CPS School Quality Rating Report Summary
| Academic Year | Overall Rating | Accountability Status |
|---|---|---|
| 2014–15 | Level 1+ | Good Standing |
| 2015–16 | Level 1 | Good Standing |
| 2016–17 | Level 2+ | Good Standing |
| 2017–18 | Level 1 | Good Standing |
| 2018–19 | Level 1+ | Good Standing |
| 2019–20 | Level 1+ | Good Standing |

==Extracurricular activities==
Many of the extracurricular activities offered at Sutherland Elementary offer an extension of classroom subjects and an opportunity for students to pursue those studies in additional depth. Within the creative program, chorus, creative writing, drama, art, and orchestra and band are offered as optional activities. Students in these groups have opportunities to perform and exhibit their work throughout the year. Book Club, Technology Club, Art Club, Writers Workshop, and Science Club also offer opportunities to build on classroom activities.

Sutherland Elementary offers to grade 8 students the opportunity to participate in the Community Project as part of the IB Middle Years Program. After two years of collecting service hours, students complete a community service-based project in which they explore their right and responsibility to have a positive impact on their communities through service and action.
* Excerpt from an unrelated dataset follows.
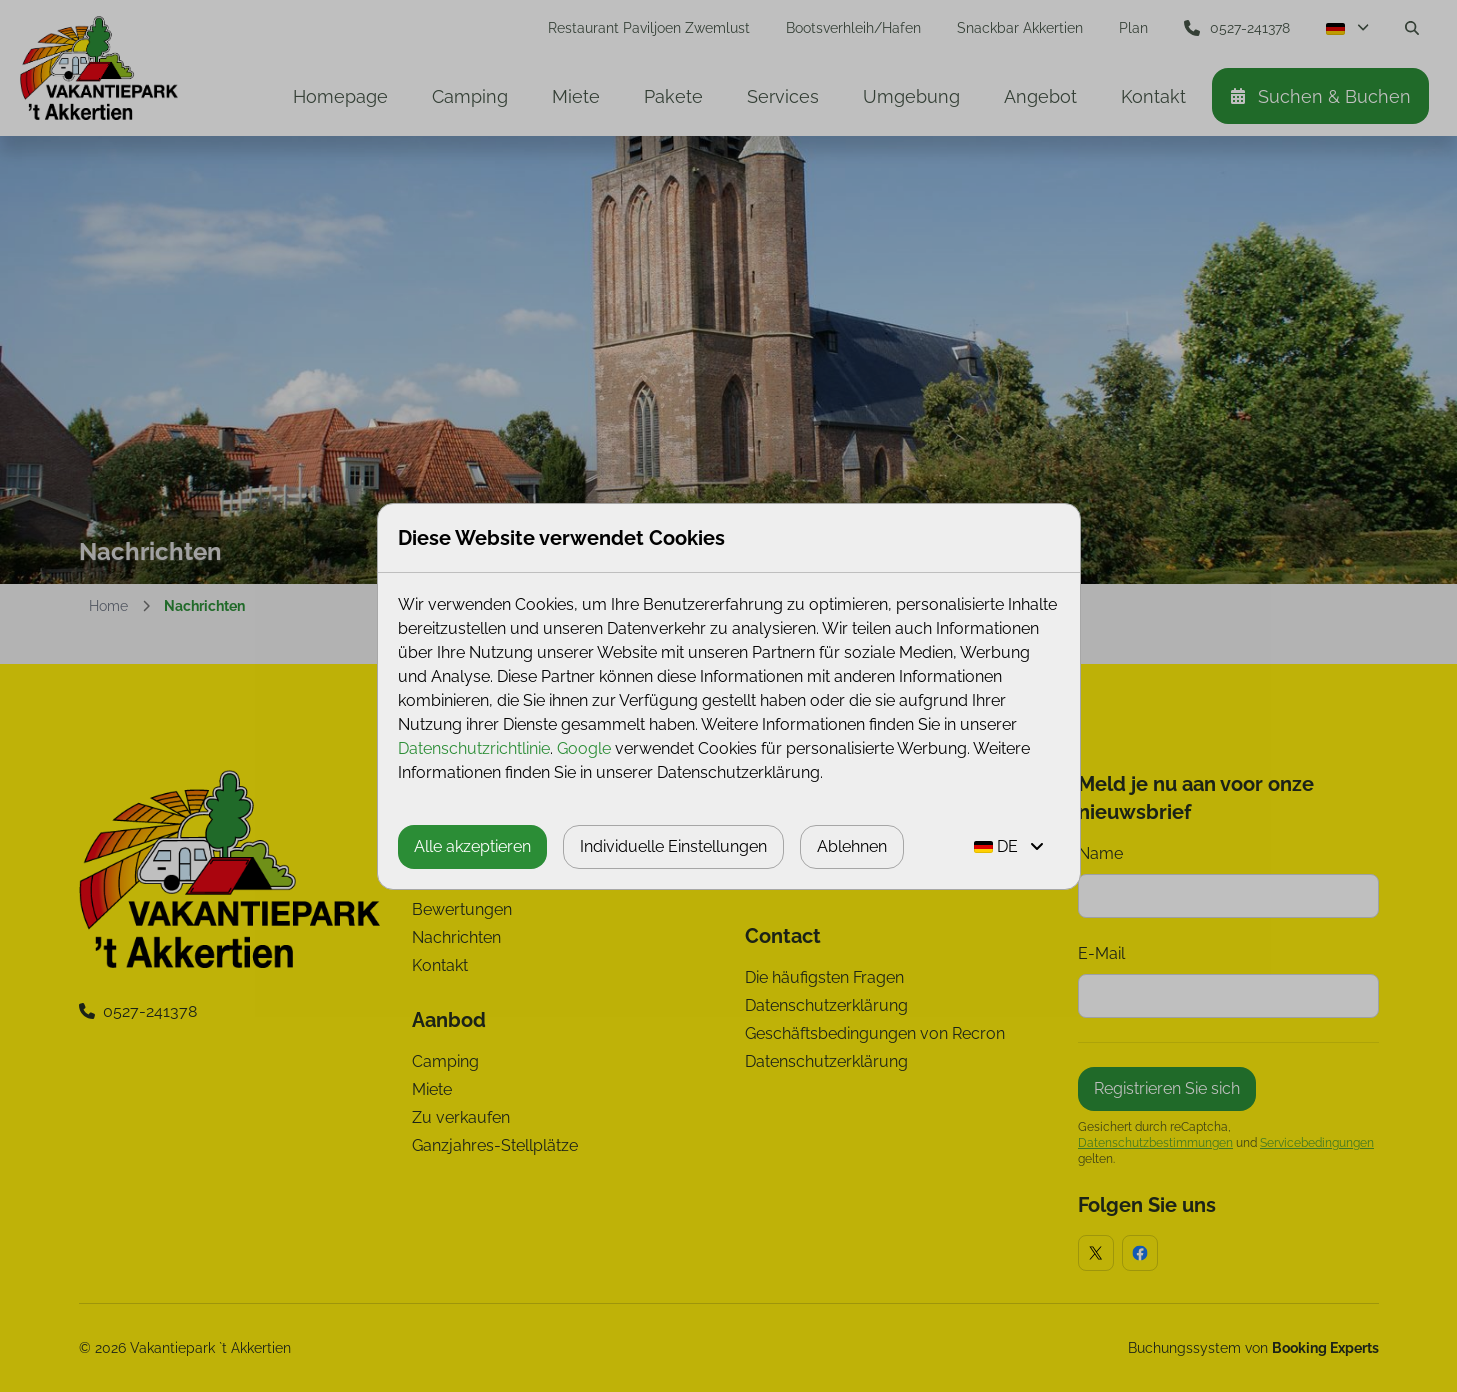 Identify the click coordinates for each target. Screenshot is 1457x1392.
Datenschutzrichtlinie (474, 748)
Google (584, 748) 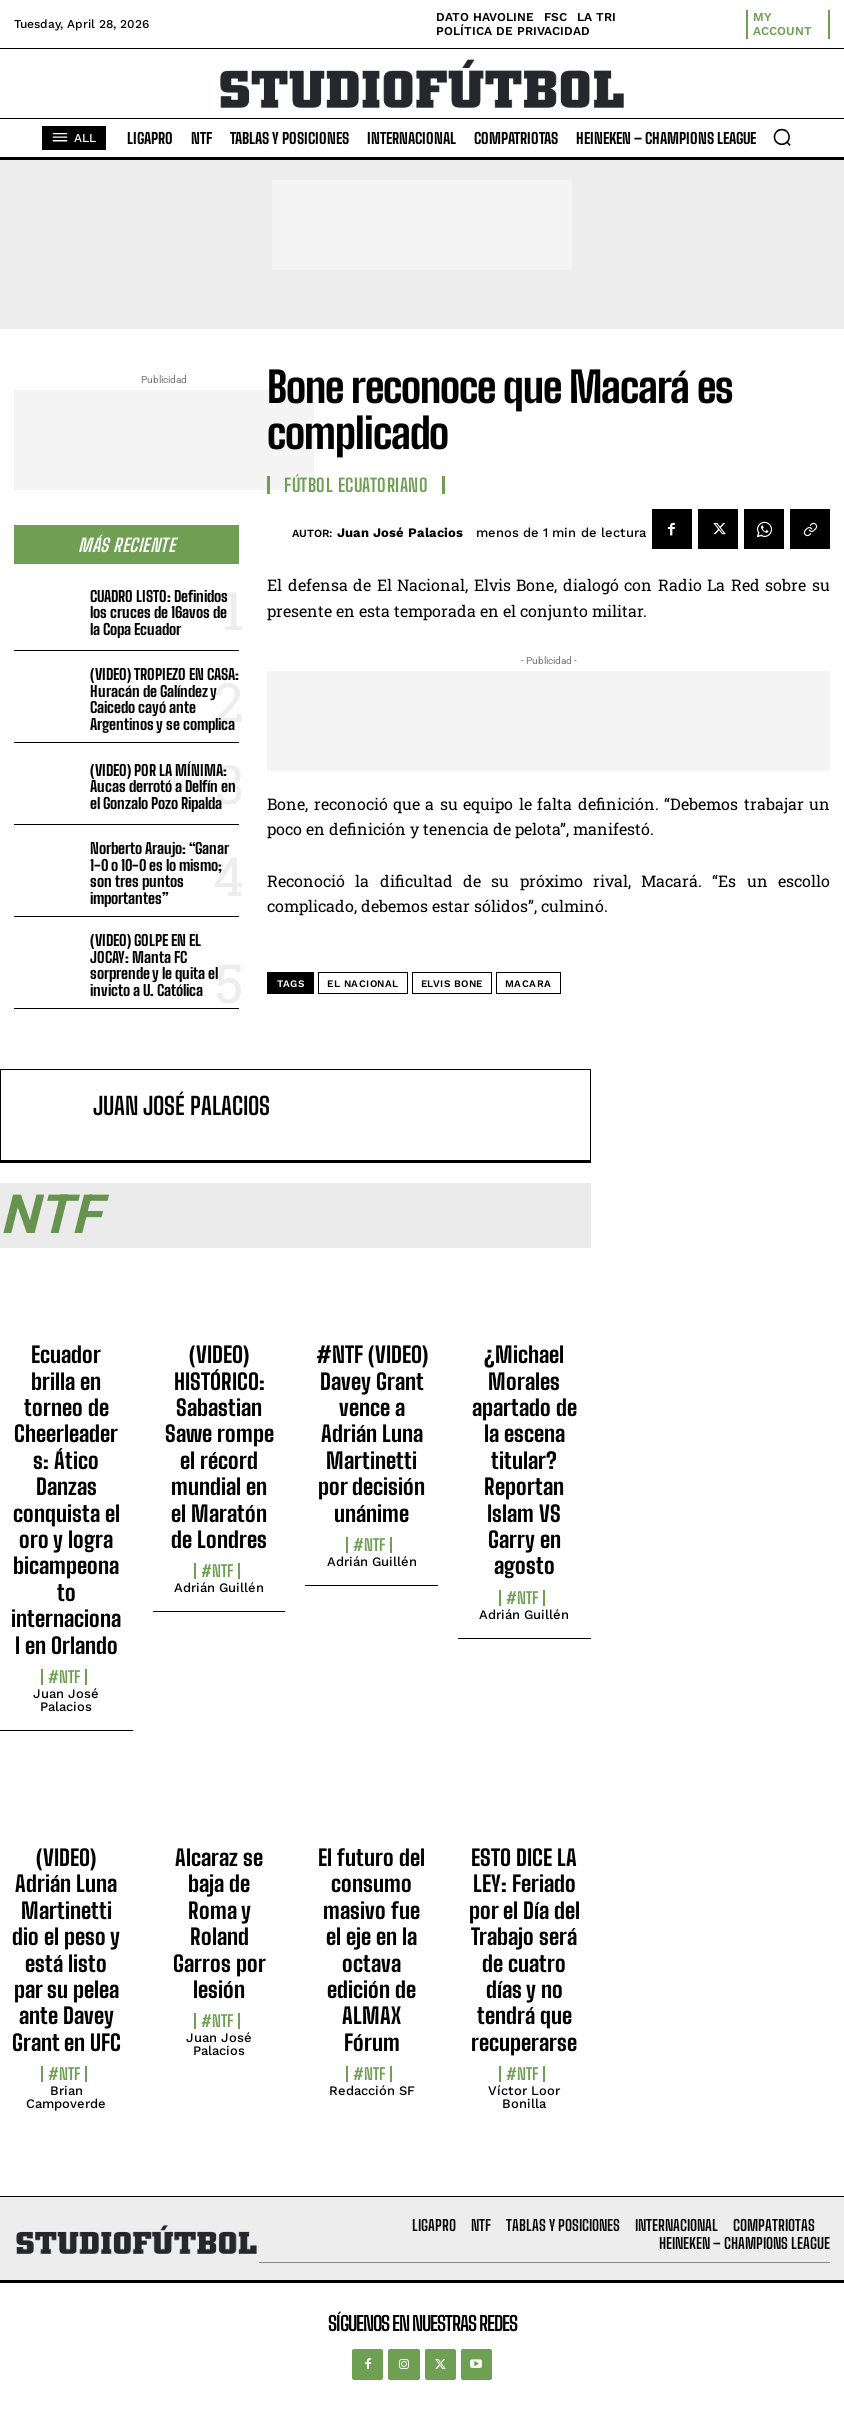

The Sutherland Athletic Association and Athletic Board aims "to support an athletic program that fosters the development of children and challenges all students to reach their maximum potential." As of the 2019–20 academic year, seven sports programs are offered: Coed soccer (grades K–8), coed cross country (grades 5–8), and girls' basketball (grades 4–8) in the fall; boys' basketball (grades 3–8) and girls' volleyball (grades 3–8) in the winter; and coed track and field (grades 5–8) and boys' volleyball (grades 4–8) in the spring. There are no team tryouts and all students in good academic standing are free to participate. Sutherland Elementary sports teams are known as the "bulldogs."

==I Madonnari Italian Street Painting Festival==
Since 2002, Sutherland Elementary PTA has hosted the annual "I Madonnari Italian Street Painting Festival." It is modeled after a festival of the same name which has been hosted by the Children's Creative Project in Santa Barbara County, California since 1987. The festival has since been replicated in communities across the western hemisphere. The popular community event has featured the work of professional artists on sidewalks around the school property as well as the creations of students and amateur artists. People are invited to purchase a sidewalk square and decorate it with pastel chalks supplied to participants. The festival also features entertainment, a food and bake sale, and face painting.